Understanding the strength and usage of different types of fishing lines can be the difference between a successful fishing trip and a busted line. Here we will answer some common questions about the differences and comparisons between braided fishing lines and their mono-filament counterparts.
Braided Line Equivalent to Mono-filament
Braided lines have revolutionised the fishing line industry due to their thinner diameter and higher tensile strength. A superb example is, a 20lb braided line which is equivalent to a 6lb mono-filament at the same diameter. On the other hand, a 15lb braided line is similar to a 10lb mono lead, which lends some stretch to the line to avoid ripping the hook out of the fish’s mouth.
Strength Comparison: Braided Line vs.
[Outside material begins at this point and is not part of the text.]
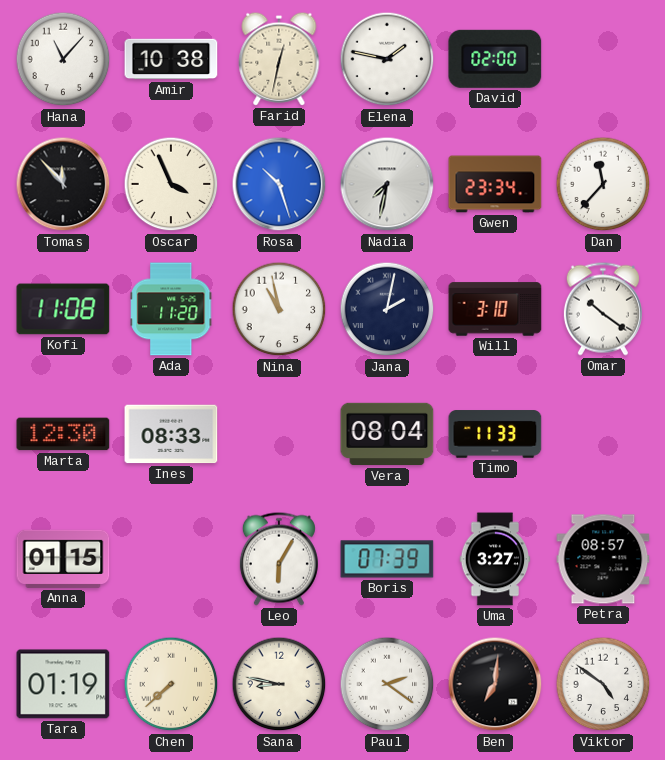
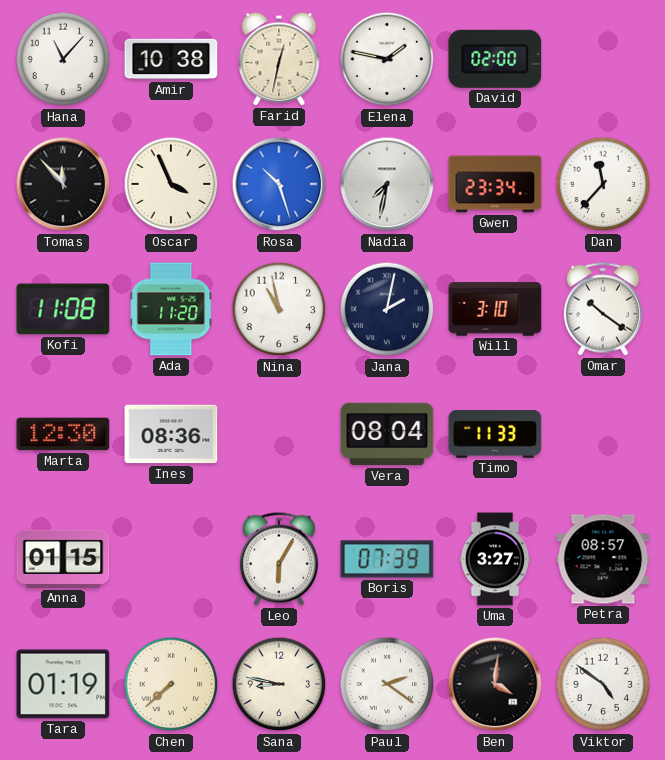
Ines: 08:33 -> 08:36
Ben: 7:01 -> 4:01
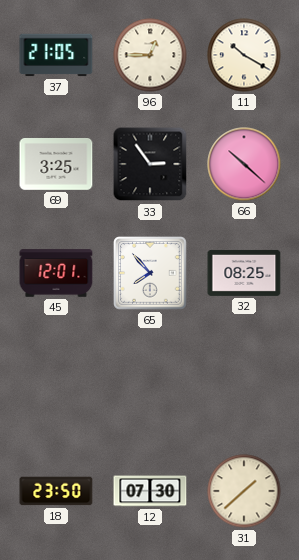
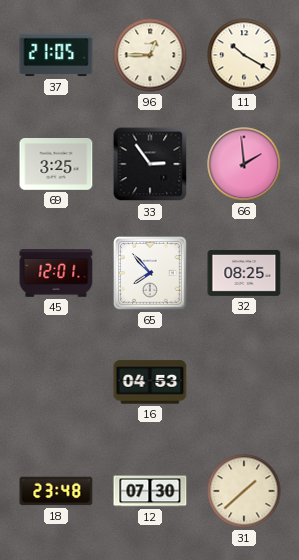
66: 10:22 -> 1:59
16: none -> 04:53
18: 23:50 -> 23:48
Mono-filament
10lb braided line, even though it has the same tensile strength as a 10lb mono-filament line, is known for its superior strength and knot resilience. It is notable for its excellent abrasion resistance contributing to its ability to handle big fish.
In addition, lines like 30-pound braided line are highly recommended due to their strength and durability in reeling in tough catches. Despite its strong nature, its diameter remains less than 0.40mm, ensuring longer casts are achievable.
Applicability of Braided Line Strengths
Contrary to the assumption that high strength could be too much, 50-lb braided lines are ideal for heavy-duty fishing environments such as mangroves or docks for large snook or redfish, particularly when used on a 3500-size spinning reel.
While 20# braid, equivalent to 6# mono in casting ability/spool length, may seem excessive, in most applications, it proves beneficial with its prime feature of keeping most lures through weeds or substantial cover. The same setup of a 30 to 50-lb braided line on a 3500-size spinning reel is equally applicable, if not ideal, for fishing closer to heavy cover areas.